Поди, признай, кого в глаза не видала, особенно если ему на фотографии два года от роду. Ну, ладно, авось родители по имени вспомянут. Они и вспомянули.
- Садись, говорят, Любочка, пиши соколику, а мы подиктуем.
Обрадовалась Любочка. «Ну, думает, теперь точно имя узнаю.» Ручку с бумагой взяла, а мать диктует:
- Здравствуй, дорогой сыночка!
Ну, сыночка, так сыночка. Авось сам в письме отзовется. На всякий случай приписала: «Дорогой соколик, все хорошо, только случайно палец сломала так, что  даже почерк изменился.»  Авось сам в письме отзовется. А он в письмах по-прежнему «Твой А.» Не Вениамин, не Виктор. А так А. Крыша над головой есть, родня, хоть и чужая, а любящая. Еще неизвестно, что с ней бы стало, узнай кто, что она по чужому  паспорту. В общем, прожила так Любочка до самого сорок пятого, до победы, то есть. Ну, думает, жених вернется, кем я перед ним предстану? Сбежать хотела, да хотей не велел. Письма от милого приходить перестали.

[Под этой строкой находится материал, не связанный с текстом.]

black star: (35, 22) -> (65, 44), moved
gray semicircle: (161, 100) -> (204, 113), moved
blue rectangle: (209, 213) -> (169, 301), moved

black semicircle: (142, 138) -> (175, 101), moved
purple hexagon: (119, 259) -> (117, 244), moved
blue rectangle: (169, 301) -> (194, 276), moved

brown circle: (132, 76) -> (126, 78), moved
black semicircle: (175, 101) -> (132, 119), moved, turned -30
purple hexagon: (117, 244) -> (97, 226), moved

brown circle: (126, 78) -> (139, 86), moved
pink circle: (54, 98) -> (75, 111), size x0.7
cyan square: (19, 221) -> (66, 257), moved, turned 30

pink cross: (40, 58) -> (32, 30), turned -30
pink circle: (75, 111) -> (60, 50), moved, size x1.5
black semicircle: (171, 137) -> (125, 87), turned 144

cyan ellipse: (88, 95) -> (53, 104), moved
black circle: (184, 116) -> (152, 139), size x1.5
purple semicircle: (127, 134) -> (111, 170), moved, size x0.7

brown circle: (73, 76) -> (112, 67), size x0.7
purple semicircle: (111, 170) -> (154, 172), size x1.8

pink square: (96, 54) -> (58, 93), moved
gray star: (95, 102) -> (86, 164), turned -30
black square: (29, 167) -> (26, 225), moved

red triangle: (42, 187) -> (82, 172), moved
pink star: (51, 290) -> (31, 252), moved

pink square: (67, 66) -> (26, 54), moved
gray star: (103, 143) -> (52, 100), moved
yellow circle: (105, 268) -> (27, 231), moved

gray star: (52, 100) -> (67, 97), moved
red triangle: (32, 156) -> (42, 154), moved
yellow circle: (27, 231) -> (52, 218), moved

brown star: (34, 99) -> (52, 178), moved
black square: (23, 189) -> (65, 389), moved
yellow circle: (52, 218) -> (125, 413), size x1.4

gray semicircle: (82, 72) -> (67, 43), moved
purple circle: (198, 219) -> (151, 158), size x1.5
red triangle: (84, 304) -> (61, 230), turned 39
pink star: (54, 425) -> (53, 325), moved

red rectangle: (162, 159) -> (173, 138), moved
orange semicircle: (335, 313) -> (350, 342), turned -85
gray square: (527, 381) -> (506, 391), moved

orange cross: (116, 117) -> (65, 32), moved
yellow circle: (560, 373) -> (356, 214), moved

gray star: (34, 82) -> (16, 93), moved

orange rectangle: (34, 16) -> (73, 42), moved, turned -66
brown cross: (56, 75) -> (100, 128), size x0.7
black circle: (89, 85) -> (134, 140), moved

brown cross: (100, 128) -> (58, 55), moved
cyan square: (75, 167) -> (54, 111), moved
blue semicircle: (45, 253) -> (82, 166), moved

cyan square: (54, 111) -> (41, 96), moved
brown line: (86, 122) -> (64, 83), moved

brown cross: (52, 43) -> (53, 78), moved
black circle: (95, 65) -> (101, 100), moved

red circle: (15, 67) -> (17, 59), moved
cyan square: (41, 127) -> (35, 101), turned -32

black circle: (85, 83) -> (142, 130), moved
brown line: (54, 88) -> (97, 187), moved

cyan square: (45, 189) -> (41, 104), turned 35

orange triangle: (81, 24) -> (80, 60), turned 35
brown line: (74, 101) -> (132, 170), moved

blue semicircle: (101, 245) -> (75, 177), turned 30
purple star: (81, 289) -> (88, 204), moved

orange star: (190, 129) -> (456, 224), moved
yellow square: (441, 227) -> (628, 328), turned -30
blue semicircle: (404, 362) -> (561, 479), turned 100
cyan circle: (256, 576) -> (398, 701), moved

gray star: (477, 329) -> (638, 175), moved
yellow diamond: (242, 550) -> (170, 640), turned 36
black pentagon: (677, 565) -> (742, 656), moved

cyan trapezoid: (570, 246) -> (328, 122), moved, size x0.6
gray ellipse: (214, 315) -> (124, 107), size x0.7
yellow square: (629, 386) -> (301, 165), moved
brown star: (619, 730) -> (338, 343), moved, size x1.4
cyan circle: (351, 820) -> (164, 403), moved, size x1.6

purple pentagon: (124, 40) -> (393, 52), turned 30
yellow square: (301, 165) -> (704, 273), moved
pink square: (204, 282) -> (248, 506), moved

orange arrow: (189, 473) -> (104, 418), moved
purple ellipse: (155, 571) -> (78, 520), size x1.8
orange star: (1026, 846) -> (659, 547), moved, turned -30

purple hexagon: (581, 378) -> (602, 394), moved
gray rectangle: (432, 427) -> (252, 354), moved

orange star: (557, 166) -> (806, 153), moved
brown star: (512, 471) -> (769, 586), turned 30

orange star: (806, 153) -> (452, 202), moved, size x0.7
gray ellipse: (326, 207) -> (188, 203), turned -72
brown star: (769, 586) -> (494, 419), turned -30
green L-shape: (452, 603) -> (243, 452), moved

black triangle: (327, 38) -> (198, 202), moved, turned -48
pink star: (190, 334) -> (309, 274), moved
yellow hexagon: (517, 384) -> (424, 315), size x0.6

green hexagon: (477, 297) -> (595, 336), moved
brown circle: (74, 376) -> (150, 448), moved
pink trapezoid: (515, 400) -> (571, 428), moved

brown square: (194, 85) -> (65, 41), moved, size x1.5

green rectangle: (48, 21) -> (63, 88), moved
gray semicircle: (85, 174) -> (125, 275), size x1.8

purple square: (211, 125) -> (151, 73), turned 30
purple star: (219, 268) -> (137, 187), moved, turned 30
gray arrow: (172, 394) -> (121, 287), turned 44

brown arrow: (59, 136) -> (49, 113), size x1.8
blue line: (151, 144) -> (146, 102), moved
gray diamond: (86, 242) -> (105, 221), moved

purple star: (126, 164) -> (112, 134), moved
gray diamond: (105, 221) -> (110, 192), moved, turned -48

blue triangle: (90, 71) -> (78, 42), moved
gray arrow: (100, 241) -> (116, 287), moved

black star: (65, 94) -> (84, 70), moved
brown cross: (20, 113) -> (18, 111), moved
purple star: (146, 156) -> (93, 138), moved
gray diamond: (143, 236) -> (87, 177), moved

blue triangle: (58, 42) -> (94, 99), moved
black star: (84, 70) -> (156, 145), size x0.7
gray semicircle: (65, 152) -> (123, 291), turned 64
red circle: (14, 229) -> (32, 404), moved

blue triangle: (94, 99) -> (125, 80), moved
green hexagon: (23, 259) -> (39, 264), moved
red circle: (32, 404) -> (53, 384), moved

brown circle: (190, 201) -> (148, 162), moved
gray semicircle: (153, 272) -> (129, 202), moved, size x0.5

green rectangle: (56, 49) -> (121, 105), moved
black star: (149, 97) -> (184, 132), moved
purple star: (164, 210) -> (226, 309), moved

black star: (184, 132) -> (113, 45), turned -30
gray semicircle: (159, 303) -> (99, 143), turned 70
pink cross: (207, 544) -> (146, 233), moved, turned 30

Родители невестку пуще прежнего берегут. Полгода прошло с победы, а Соколика нет. Уже вокруг нее другие птицы-вороны вьются, а она жениха ждет. Она по его письмам так полюбила, что ни на кого другого и глядеть не хочет. Запрос бы про него начальству дать, а она имени не знает. А родители про сыновей только — старшой, да меньшой, как догадаться, который? Прямо хоть к соседям беги! У Маруси и у той не спросила, хотя сдружились — не разлей вода. Так бы, может, и дожила до старой девы, а тут раз — и один из сыновей вернулся. Только ее ли милый, или другой? Она ж-то как звать его не знает и в глаза никогда не видала. Мать к сыну кинулась:
- Витечка, сынку!
Он вошел в хату, с родителями целуется, а на Любочку, как на пустое место, ноль внимания.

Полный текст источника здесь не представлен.